The Imaginary Conception
In science, the term "conception" commonly refers to fertilization. But among bioethicists, conception is sometimes defined as implantation or even "the point at which human life begins". Because of the imprecise meaning of the term, it has served as the fulcrum for semantic arguments within the abortion debate. The typical usage one encounters among anti-choice proponents is that life begins at conception. The statement is often made with complete confidence as though it's the uncontroversial scientific truth.
It does sound good, hard to argue against, right? Nope, it's a right-wing myth, as accurate scientifically as 'there is no evidence for global warming' and 'Intelligent Design is a scientific theory'. Developmental/evolutionary biology Professor PZ Myers, who happens to study embryos for a living, gives some insight:
[Link] Developmentally speaking, fertilization is one transition state among many. It's a major bottleneck and an incredibly wasteful process--the overwhelming majority of gametes fail to fuse--but even when fertilization occurs, Nature is quite cavalier about throwing the whole thing out and requiring us to start again. Other major events in which an error can negate all prior processes are implantation, gastrulation, neurulation, birth, and learning to drive. It's awfully silly to privilege one event among many as the sole source of humanity, I would think; if it's mere priority that focuses interest on fertilization, the two meiotic divisions that produce the gametes came first, and that's also a delicate and critical process. Perhaps you should worship the gonad rather than fertilization...?

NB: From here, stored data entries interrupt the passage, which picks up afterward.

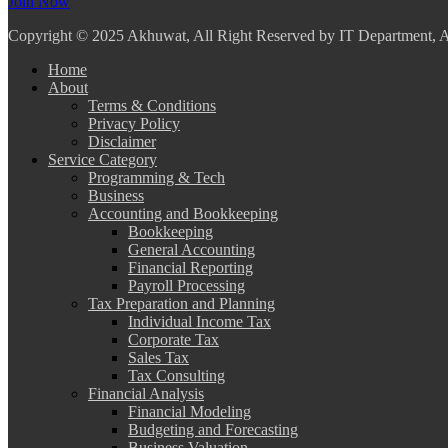
Join Now
Copyright
© 2025 Akhuwat, All Right Reserved by IT Department,
Home
About
Terms & Conditions
Privacy Policy
Disclaimer
Service Category
Programming & Tech
Business
Accounting and Bookkeeping
Bookkeeping
General Accounting
Financial Reporting
Payroll Processing
Tax Preparation and Planning
Individual Income Tax
Corporate Tax
Sales Tax
Tax Consulting
Financial Analysis
Financial Modeling
Budgeting and Forecasting
Business Valuation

Does 'life' begin at conception? Well, obviously the egg and the sperm are alive, so it depends on which cell's life we're focusing on and which is ignored. What happens when the one lucky sperm among millions reaches an egg first? What are the steps that can go right or wrong after that? What does the term conception cover?
Some bullet points:
- The head of the sperm binds to the outer coating of the egg
- The tip of the sperm head then releases enzymes that chemically burn a hole through the outer layer of the egg
- The sperm head moves into the opening thus created and binds to the plasma membrane further inside of the egg
- The membrane around the head of the sperm and the membrane around the egg plasma fuse
- The inner contents of the sperm, including the genetic components, are delivered into the cytosol of the egg
- The egg plasma releases substances which thicken the outer wall, preventing the other zillion horny sperm that arrived slightly late from getting in on the action
- The nucleus of what's left of the lucky sperm swells, forming a male pronucleus
- At the same time, the egg completes meiosis II forming a second polar body and the female pronucleus
- The male and female pronuclei move toward each other and their nuclear membranes bind, fuse, and dissolve
- The centriole in the sperm remnant replicates, and a joint structure called a spindle is formed, where the first full set of diploid chromosomes begins to assemble
Based on extrapolation, the sperm and the egg will make it through the above steps between 25 and 50 percent of the time. After the formation of the first diploid set, the fertilized egg, now called a zygote, is ready for its first regular divisions to begin. After about seven or eight divisions, when the zygote is made up of around one-hundred identical cells, a differential starts appearing between the cells that will become the fetus and those that will become the placenta. This stage is called a blastula. A few more fertilized eggs will be lost during the change from a single celled zygote to the blastula.
But wait! We're not home free, not by a long shot. The blastula has to successfully implant in the uterine wall and avoid being rejected as the proto-placenta begins growing into the uterus. Perhaps another 25 to 50 percent will be lost in that process.
Note: If anyone thinks I'm beings overly technical above, trying to dazzle the pro-lifer with physiological terms or whatnot, I'll bet twenty bucks there are biologists out there reading this who are groaning in pain at the gross oversimplifications. Because I just crammed about 4 semesters of advanced molecular biology and early fetal development into a few pitiful sentences.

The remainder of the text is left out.